Recently I was invited to participate in a panel on fecal incontinence (FI) for a series, Second Opinion, being recorded by PBS television station WXXI in Rochester, New York. The program, one of 13 in a series on a wide variety of health topics, featured Dr. Peter Salgo of New York Presbyterian Hospital in New York City as host and included two colon & rectal surgeons as well as a patient from Cleveland Clinic, along with me. It was the first time the series had addressed fecal incontinence as a topic.
There are various definitions of "fecal incontinence" which covers lack of bowel control. When flatus, or loss over gas, is included in the definition, it is referred to as "anal incontinence." Otherwise, FI refers to the loss of control over stool, whether solid or liquid. Staining one's brief or underwear is incontinence if it is not caused by insufficient wiping following a bowel movement. As true with urinary incontinence, there are degrees of severity that also include frequency of incontinent episodes, or events.
Published prevalence estimates for FI among community-dwelling adults vary widely. This is due only in part to variation in definitions and how individuals interpret severity of symptoms. Incidence is also impacted by the willingness of individuals to report such symptoms, whether anonymously in a survey or when prompted privately by a visit with a healthcare provider. Although in 2001, the NIH estimated its prevalence to be 5.5 - 6.5 million, just six years later the NIH went on record estimating prevalence in the community to range from 6% in those women younger than 40 years to 15% in older women. Among men living in the community, FI is less prevalent but still ranges from 6-10%, also increasing with age1. The Mayo Clinic estimates that prevalence in women ranges from 7% beginning in the third decade of life to 22% by the sixth decade and increasing steadily from there, with symptoms categorized as mild (45%), moderate (50%), or severe (5%)2. Consequently, more than one in 10 adult women in the population has FI, with prevalence up to 70% among the most dependent residents of nursing homes.

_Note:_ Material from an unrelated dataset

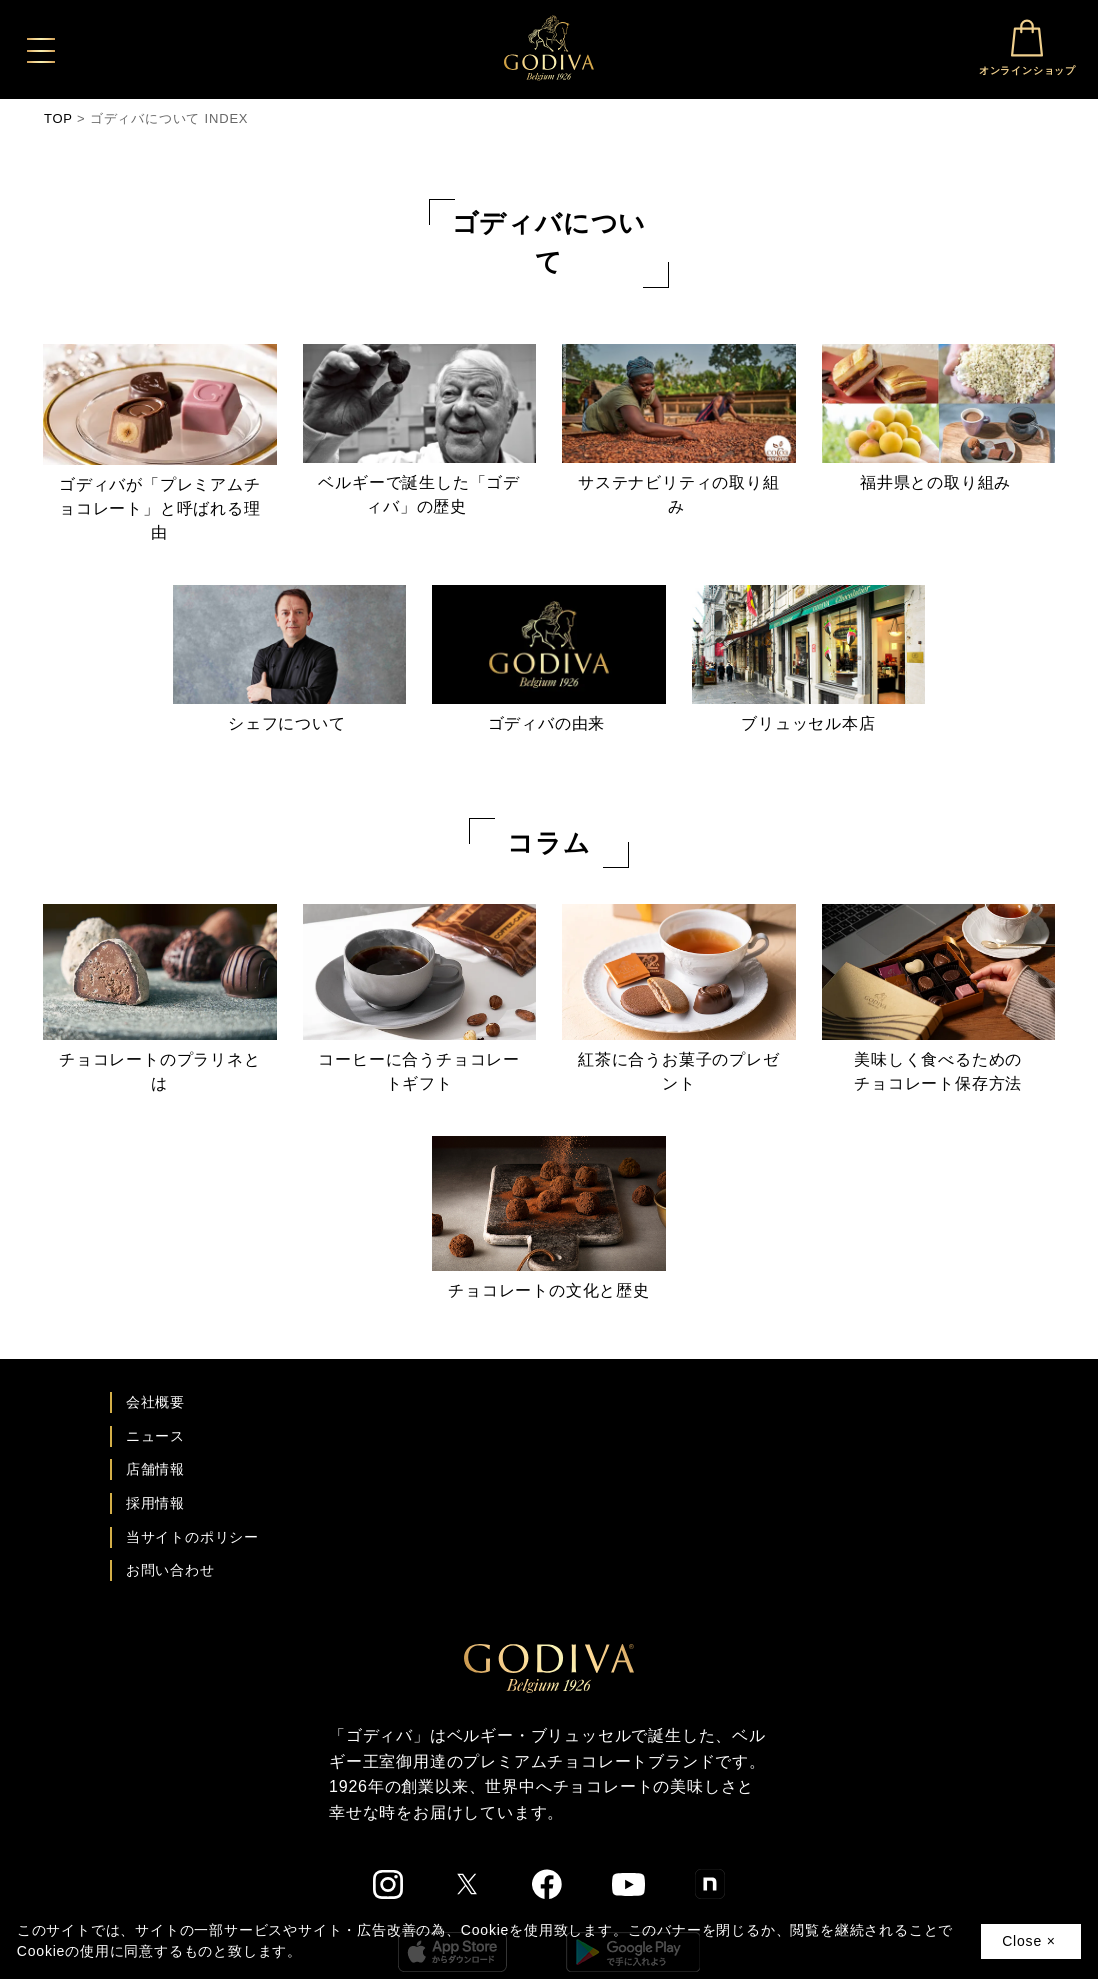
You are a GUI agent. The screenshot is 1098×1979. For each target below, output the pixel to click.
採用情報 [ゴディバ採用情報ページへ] (155, 1503)
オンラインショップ (1027, 47)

Women are more susceptible to FI than men, in part because of nerve damage that occurs during prolonged labor and childbirth but also because women are more prone to suffer from constipation. Thus, vaginal delivery and chronic straining are risk factors for not only FI but double incontinence. Pudendal nerve neuropathy, particularly in women, may be responsible for deterioration of continence over the years3. It should come as no surprise that routine episiotomy and forceps delivery are the most easily preventable precipitating factors for fecal incontinence. Much more research is needed to understand risk factors, particularly for double incontinence. Half of all women with fecal incontinence are estimated to experience urinary incontinence, strongly suggesting underlying pelvic floor disorders. And twenty percent of those with urinary incontinence also suffer from fecal incontinence, indicating more than just anal sphincter deficiencies or tears.
The symptoms are a burden to patient and caregiver alike and come at both a psychological and economic cost of enormous proportions. That's the bad news.
The good news is that increasing options are becoming available to individuals to help manage and even eliminate symptoms. Behaviorally, dietary changes can improve consistency and frequency of bowel movements. Calcium-rich foods slow transit time. Fiber is an important bulking agent, especially for people experiencing chronic bouts of diarrhea. Biofeedback can improve the function of the anal sphincter if it's slightly damaged. An artificial anal sphincter is now FDA approved, and recently published research highlights the efficacy of the Interstim® device using pacemaker technology in treating fecal urgency in at least half of all patients receiving the implant4. Injectibles are also being investigated and new medication is soon coming onto the market.
No one should hide in embarrassment. Get educated and open the discussion.
1NIH State-of-the-Science Conference Statement on Prevention of Fecal and Urinary Incontinence in Adults, Volume 24, Number 1, December 10-12, 2007, National Institutes of Health, Washington, DC.
2 Bharucha AE, Zinsmeister AR, Locke GR, Seide BM, McKeon K, Schleck CD, and Melton LJ. (2005). Prevalence and burden of fecal incontinence: a population-based study in women. Gastroenterology, 129 (1): 42- 49.
3Lacima G and Pera M (2003). Combined fecal and urinary incontinence: an update. Current Opinion in Obstetrics & Gynecology, 15 (5): 405- 410.
4Kim DH, Faruqui N, and Ghoniem GM (2010). Sacral neuromodulation outcomes in patients with urinary urge incontinence and concomitant urge fecal incontinence. Female Pelvic Medicine and Reconstructive Surgery, 16(3), 171-178.